ローデシア軍の一般的な訓練期間は21週間で、3段階に分かれていた。第1段階は基礎訓練を8週間、第2段階は歩兵訓練を8週間以上、第3段階は作戦訓練を4週間以上というものだった。

人種差別
ローデシア軍の訓練

ローデシア軍とアフリカ人解放組織の殺傷率に大きな差が出た、二つめの理由として、文化的価値観と社会的習慣があげられる。まず前提として、白色人種は有色人種よりも、人種的に優位であるとする、ローデシアの白人が持つ文化的価値観があげられる。

そのような思想に基づき、ローデシア社会は白色人種を頂点として、人種事に階層化された社会であった。そのため、白色人種は有色人種を人間以下の存在であると考える社会的慣習を持っていた。ローデシアでは、このように文化的価値観と社会的慣習が重なり合った(言い換えれば人種差別主義の)ため、白人兵士は殺人行為を容易に行うことが可能だったと思われる。

このような、自民族は他民族よりも優れた存在であるという思想が、兵士の殺傷率を上げる現象は、アーリア人は他民族に優越していると主張したナチス・ドイツ軍においても見られる。実際に、第2次世界大戦の全期間において、ナチス・ドイツ軍兵士が殺傷した米英軍兵士数は、アメリカ軍とイギリス軍が殺傷したナチス・ドイツ軍兵士数の1.5倍だった。

ローデシア軍の兵役義務

近代的軍事訓練と人種差別を利用して優位に戦ったローデシア軍であったが、兵員不足を埋めることは難しく、従軍期間は次第に延長された。1955年には4ヵ月半だった従軍期間は、1966年には9ヵ月へと延長され、1972年12月には防衛法により12ヵ月へと更に延長された。

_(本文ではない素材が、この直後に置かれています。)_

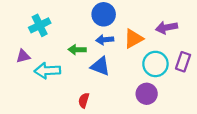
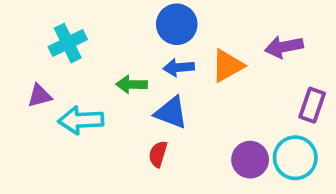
cyan circle: (155, 64) -> (295, 158), moved
red semicircle: (84, 100) -> (158, 154), moved

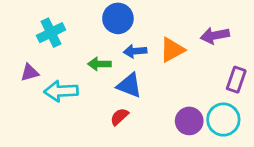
blue circle: (177, 24) -> (118, 18), moved
red semicircle: (158, 154) -> (119, 117), turned 30

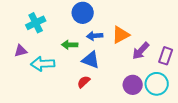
purple arrow: (215, 35) -> (141, 51), moved, turned -36

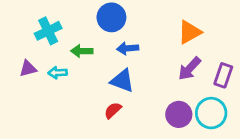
orange triangle: (121, 35) -> (190, 32), moved
green arrow: (70, 45) -> (82, 51), moved
cyan arrow: (43, 64) -> (58, 73), moved, size x0.6

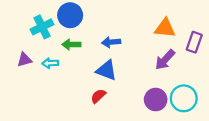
blue circle: (111, 17) -> (70, 15), moved
orange triangle: (190, 32) -> (165, 28), turned 35
purple rectangle: (223, 75) -> (194, 42), moved

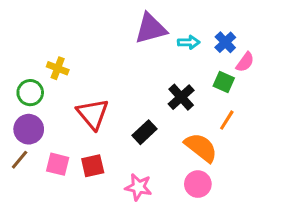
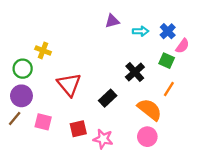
purple triangle: (151, 29) -> (112, 21), size x0.6
red square: (93, 166) -> (78, 129), moved

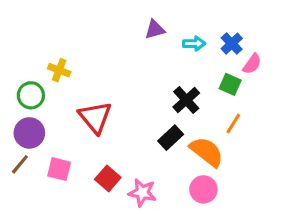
black rectangle: (108, 98) -> (171, 138), moved
red square: (78, 129) -> (108, 178), turned -36

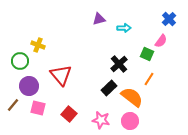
blue cross: (232, 44) -> (169, 19), moved
purple circle: (29, 133) -> (29, 86), moved
pink star: (142, 193) -> (101, 120), moved

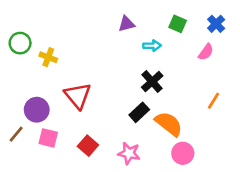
cyan arrow: (124, 28) -> (152, 46), moved
green square: (147, 54) -> (178, 24), moved
green circle: (20, 61) -> (20, 43), moved
orange line: (149, 79) -> (214, 101), moved
pink circle: (130, 121) -> (183, 153), moved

兵役義務は戦況の激化にともない、1976年から1977年にかけて大幅に拡大されていった。18歳から25歳の白人男性に対する兵役義務は、1976年5月には12ヵ月から18ヵ月にまで延長され、1977年1月には25歳から38歳までの白人男性の兵役義務期間が年間190日に定められた。

兵役義務の拡大は、白人男性だけに留まらず、1977年2月には、アフリカ人を除く、白人、アジア人、カラードの38歳から50歳までの男性に対して、年70日間の兵役義務が課せられた。さらには、1979年1月、都市部に在住の50歳から59歳までの白人、アジア人、カラード男性に対して、年42日間の兵役義務が課せられた。

さらには、アフリカ人男性に対する徴兵制度が1978年9月に導入され、1979年8月には16歳から50歳までのアフリカ人男性が兵役義務の対象とされた。

このように、ローデシア軍は兵員不足を解消するために、兵役期間を延長し徴兵制度の対象者を拡大していったが、人種を問わずに徴兵拒否者が相次いだ。例えば、1979年1月時点で、アフリカ人兵役義務者1544名のうち1244名が兵役を拒否、また、同時点の白人兵役義務者1500名のうち415名が兵役を拒否した。長引くローデシア紛争は人々を疲弊させ、人種を越えて厭戦感を広げていったのだった。